Incremental IPv6 with Kubernetes

October 13, 2024 · 12 min read

TL;DR

Due to looming IP address exhaustion, we've been migrating my company's Kubernetes workloads to IPv6. While IPv6 has its sharp edges, AWS EKS's new IPv6-only mode and better OSS ecosystem support has made it possible to adopt incrementally.

Here's a bunch of tricks I've picked up in the process.

At my work, we've been struggling a bit over the past few years with decisions made (almost 10 years ago now) about our AWS network design. While we have a full class A private network (16,777,216 IPv4 addresses), we've managed to paint ourselves into the very sad corner of looming IP address exhaustion.

There's a few reasons:

Our integration with cell network carriers (to support our home security systems) requires a huge chunk of our IP space
Our decision to use a multi-account architecture in AWS, and that we chose to use a flat IP space across our accounts. This means our IP space is fragmented across accounts, regions, and availability zones, making a lot of that address space effectively unusable.
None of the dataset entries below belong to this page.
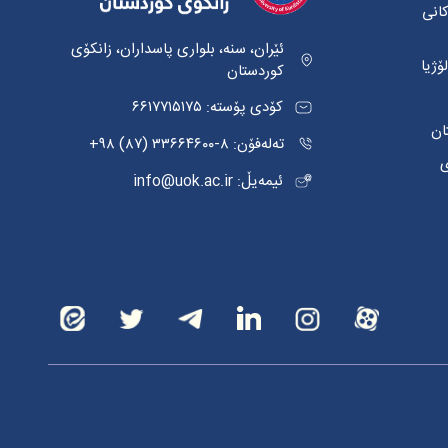
کانی
ئێران، سنە، بلواری پاسداران، زانکۆی
ۆژیا
کوردستان
کۆدی پۆستە: ٦٦١٧٧١٥١٧٥
ان
تەلەفۆن: ٨-٣٣٦٦٤٦٠٠ (٨٧) ٩٨+
ی
ئیمەیڵ: info@uok.ac.ir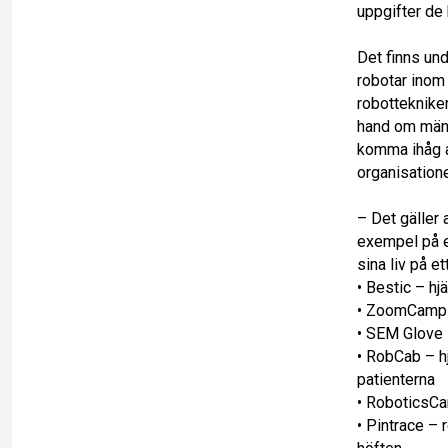
uppgifter de
Det finns und
robotar inom 
robottekniken
hand om männ
komma ihåg at
organisation
– Det gäller
exempel på et
sina liv på et
• Bestic – hj
• ZoomCamp – 
• SEM Glove 
• RobCab – hj
patienterna
• RoboticsCa
• Pintrace –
Even with all of this, we might have been fine... until we went big on Kubernetes.

Kubernetes eats IPs for breakfast

Kubernetes has been a huge win for us. But it gobbles up IP addresses like Pac-Man with a tapeworm.

It's fairly straightforward math: in AWS EKS, with the VPC CNI integration (i.e. a network plugin for Kubernetes that allows it to integrate with AWS's networking APIs), here's what happens to all your IPs:

The EKS control plane requires at least 16 addresses (at least 6 per subnet)
Every node (EC2 instance) requires at least one address, but depending on your CNI settings, the CNI plugin can eagerly allocate additional addresses to keep "warm" (to speed up pod creation)
Every pod on a node gets its own IP address. This includes not only user workloads, but also every daemonset pod. In our cluster, we have at about 8-10 daemonset pods per node.

This means, as we've migrated workloads to Kubernetes, we've increased the number of IPs we're using by roughly 10x.

This adds up quickly. We've had a few close calls with IPv4 exhaustion during high traffic events where we had to scramble to temporarily kill non-critical workloads to free up IPs, rebalance across availability zones, or provision new subnets to make sure customers weren't affected.

Actually, IPv6 is a thing

Unlike IPv4, IPv6 address space is so incomprehensibly large that it's effectively unlimited. For example, a typical IPv6 private subnet would have a /64 IPv6 CIDR, which is 18,446,744,073,709,551,616 addresses.

fun fact

Apparently a number with that many digits is called a "vigintillion". Numbers this large can only be discussed using your best Carl Sagan voice.

IPv6 has been a standard for like 25 years, but is still not widely adopted (for a lot of reasons, including backward-incompatibility, lack of ecosystem support, and ISPs squabbling and dragging their feet).

It's legitimately really difficult to migrate a large distributed architecture like ours to IPv6, because, historically, it would require simultaneous changes across many different systems, along with some scary big-bang moments. It also requires reconsidering a lot of assumptions built into your network design and security strategy.

It's been hard to figure out how to untangle that knot.

Enter EKS IPv6 mode

Given the scarcity (and price) of public IPv4 addresses, and to support the increasing scale of its customers, AWS has been under a lot of pressure to provide more viable paths to adopting IPv6. In one of the smartest moves I've seen from them in a while, they've used Kubernetes's built-in IPv6 support to build a new IPv6 mode for EKS.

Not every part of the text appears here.